To deflect this post from sounding bitter or glorifying relationships, I want to amplify the healthy in between.
Lately, I’ve been owning my stride or, more specifically, how my unique style fits in life.
Truth is, I’m not the least bit bothered at the fact I’m single (again) on VDay. This has been problematic in the past however it doesn’t mean much to me now. Finding my healthy in-between means, to me, being content (yes, that special word) in my place in life; my stride.
In high school, I never got balloons, over-stuffed teddy bears, or surprise love notes pouring out of my locker from a sweetheart. To be honest, I never received anything on that coveted day; except from my mom (God bless her!) I never had a boyfriend (officially). Hard to believe, huh? Sometimes I can’t believe the person I am today started from a shallow, insecure, depressed young lady once upon a time. And I have to remind myself, I am not what my past suggests and, with work (not just faith) I can change the trajectory of my life. For the better.
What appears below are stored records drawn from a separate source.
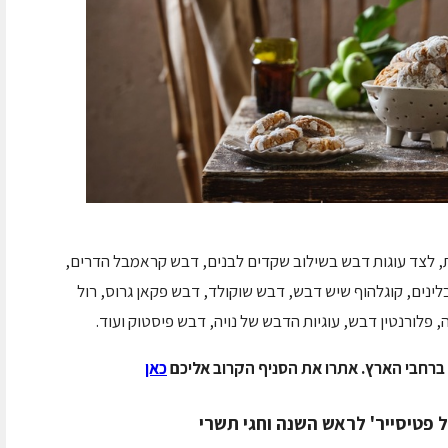
, לצד עוגות דבש בשילוב שקדים לבנים, דבש קראמבל הדרים,
נים, קוגלהוף שיש דבש, דבש שוקולד, דבש פקאן גרוס, רול
פלורנטין דבש, עוגיות הדבש של נויה, דבש פיסטוק ועוד.
כאן
ל פטיסייר' לראש השנה וחגי תשרי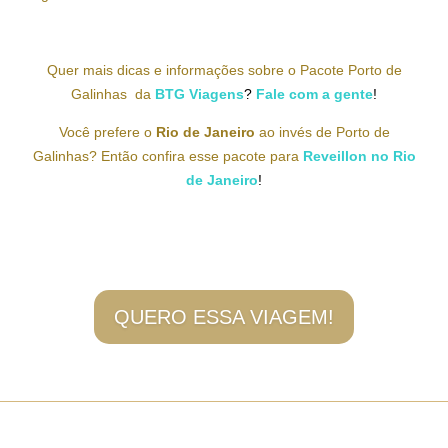
Quer mais dicas e informações sobre o Pacote Porto de
Galinhas da
BTG Viagens
?
Fale com
a gente
!
Você prefere o
Rio de Janeiro
ao invés de Porto de
Galinhas? Então confira esse pacote para
Reveillon no Rio
de Janeiro
!
QUERO ESSA VIAGEM!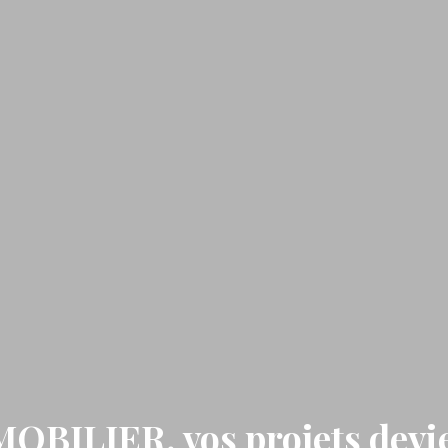
ILIER, vos projets devie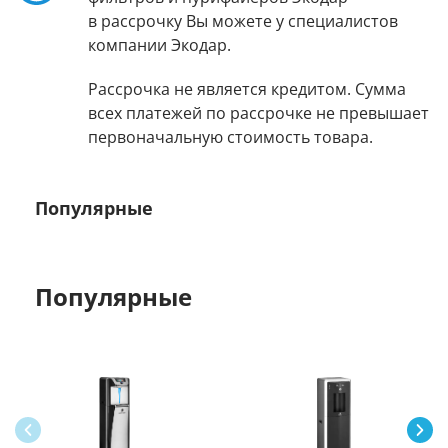
в рассрочку Вы можете у специалистов
компании Экодар.
Рассрочка не является кредитом. Сумма
всех платежей по рассрочке не превышает
первоначальную стоимость товара.
Популярные
Популярные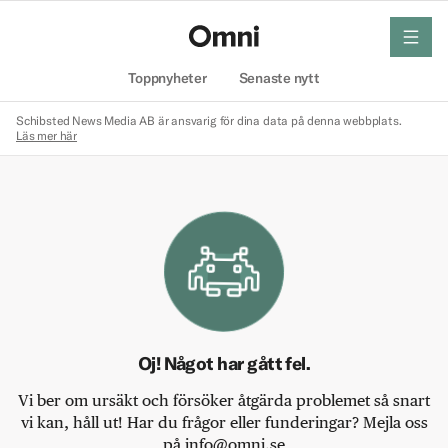
meny
Hem
Toppnyheter
Senaste nytt
Schibsted News Media AB är ansvarig för dina data på denna webbplats.
Läs mer här
Oj! Något har gått fel.
Vi ber om ursäkt och försöker åtgärda problemet så snart
vi kan, håll ut! Har du frågor eller funderingar? Mejla oss
på info@omni.se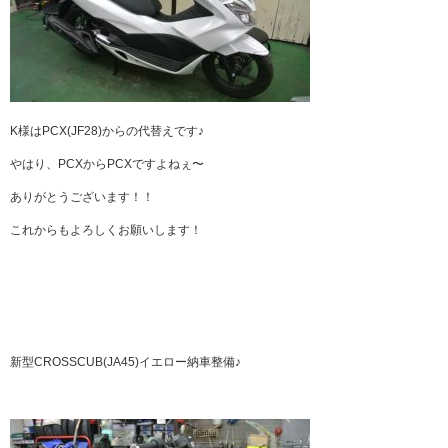
K様はPCX(JF28)からの代替えです♪
やはり、PCXからPCXですよねぇ〜
ありがとうございます！！
これからもよろしくお願いします！
新型CROSSCUB(JA45)イエロー納車整備♪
Its been hard work, seriously. Its been a legit process of finding myself, discovering what makes me me and loving every single strength, flaw and all. So, valentine is, literally, one day and I don’t want to make it small but I don’t need one day to feel loved by a significant other (or future significant other). I’m not a valentine nay-sayer or another bitter single woman on Valentine’s, but I am completely honest with the place I’m at this very moment. What I’m not doing is sulking at my stride. My pace is one that’s my own. And you, too, have to find yours. Mine has been slow and steady. And I think God is into slower movements like abiding and bearing.
If you’ve been the girl who’s always alone on that day, then take your self out. Real talk.
A couple of weeks ago, I did just that. I got tired of waiting for “someone” to take me out or friends’ schedule to coincide with mine so, I treated myself. It was actually very smart because, being that I’ve had a lack of positive male role models, I don’t want to be head over hills about the first stud to show me some attention, buy me nice things, or tell me I’m pretty. Now, I’m not saying to do/say those things aren’t great, yes, but I shouldn’t desperately crave that from someone else. I treated myself to dinner at TGIFriday’s (my fave restaurant) and a movie; one that I’ve been wanting to see for a while. It was strange at first, but gradually I became comfortable with the idea.
As I sat and ate my Jack Daniel’s chicken sandwich, I thought to myself: Nee, you are an amazing person and any man would be happy to have you as a wife. And as weird or cliché as it sounds, I truly believe that with all of me. Honestly, I’ve dealt with so much BS from past situationships and, thus, a lack of healthy male relationships, I had not known how liberating it is to enjoy my own presence, find out what kind of person I am in preparation for that special someone. And, furthermore, I get my whole existence from God. In him, I live and move and have my entire being. So, I don’t look in a relationship for what only God can give me. I’m not waiting to start a relationship to be happy, to start living; please. I am thriving right now.
And I so desperately want you to know that, too; whatever your relationship status may be. Your life doesn’t start after you get married, no! It starts now. Enjoy who you are, find out what makes you happy and allow God to change you in the process. Friend, valentine’s day is only one day (24 hours), go head, treat yourself to something nice. Own your stride.